Um plano infalível já estava traçado. Ele dormiria até tarde, ainda na cama começaria sua maratona de episódios acumulados das séries que acompanhava. Perto da hora do almoço ele finalmente levantaria da cama para pedir o almoço num restaurante próximo de casa. Como o dono era chinês, o estabelecimento não fechava dia nenhum e, apesar de não ter serviço de entregas, o restaurante entregava em qualquer lugar onde o pobre faz-tudo conseguia ir e voltar  a pé em menos de vinte minutos. Depois do almoço terminaria o livro que estava encostado há meses  e logo depois ligaria o video game e só desligaria para jantar os restos do almoço. Antes de dormir ele assistiria a novela infantil da vez, coisa que ele faz escondido de todo mundo. Assim acabaria o feriado, estava no plano, não tinha como dar errado.

Tinha. Sempre tem. Tanto é que teve.

O despertador tocou às cinco e meia como em todos os outros dias. Marcio pulou da cama e conseguiu desligá-lo cinco segundos depois. Conseguiu voltar a dormir, mas acordou uma hora depois com o som de um acidente de transito na rua onde morava. O som da cantoria dos pneus ativou uma memória quase suprimida de quando ele quase fora atropelado. A quantidade de adrenalina descarregada no sangue foi o suficiente para eliminar os últimos restos de sono que ainda resistiam. Ele teria que pular para a segunda parte do plano e iniciar a maratona de séries.
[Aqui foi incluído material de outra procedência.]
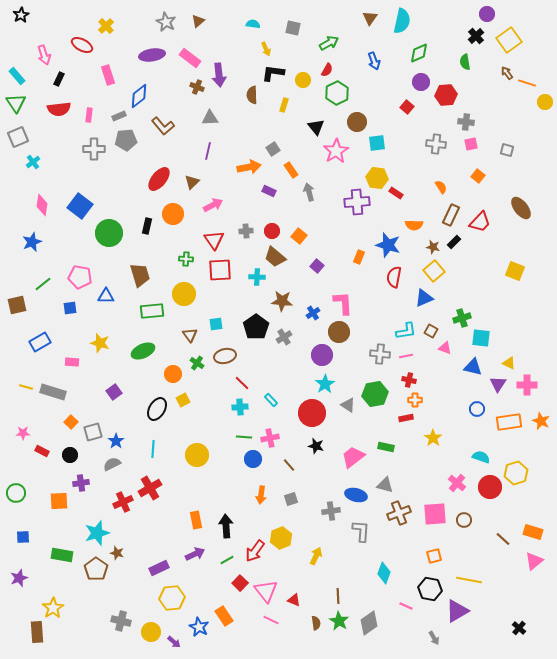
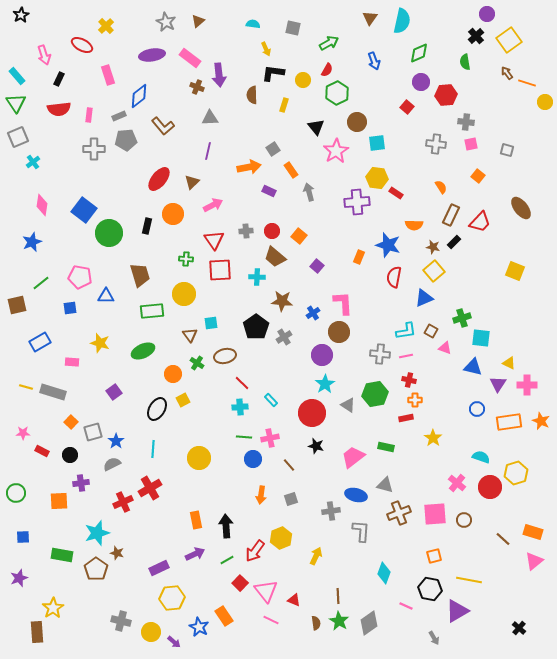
blue square at (80, 206): moved 4 px right, 4 px down
green line at (43, 284): moved 2 px left, 1 px up
cyan square at (216, 324): moved 5 px left, 1 px up
yellow circle at (197, 455): moved 2 px right, 3 px down
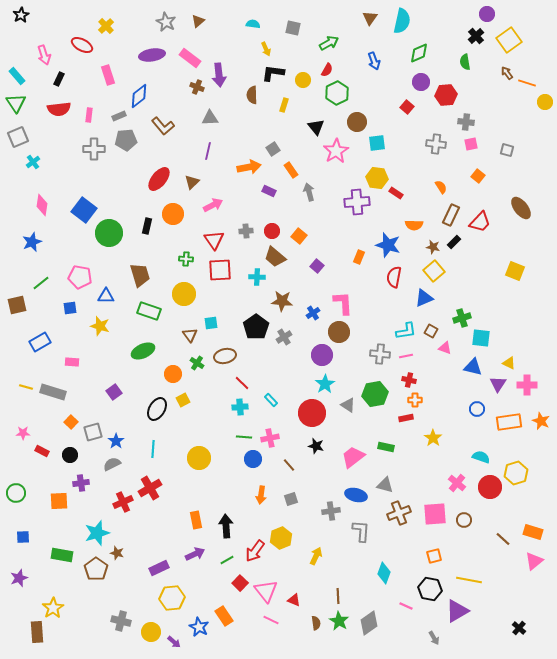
green rectangle at (152, 311): moved 3 px left; rotated 25 degrees clockwise
yellow star at (100, 343): moved 17 px up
A maratona começou bem. A sequência de seis episódios só foi interrompida pela fome. Fome que foi bem difícil de matar, já que Marcio estava porcamente munido de provisões. O resultado foi a mistura de restos de várias coisas meio velhas que estavam na geladeira, tudo empurrado pra baixo com um copo de leite que não parecia estar muito dentro do prazo de validade. A maratona teria voltado com força total, mas um poste fora danificado no acidente que aconteceu mais cedo, a energia estava caindo a cada dois minutos. O término do livro teria que ser adiantado.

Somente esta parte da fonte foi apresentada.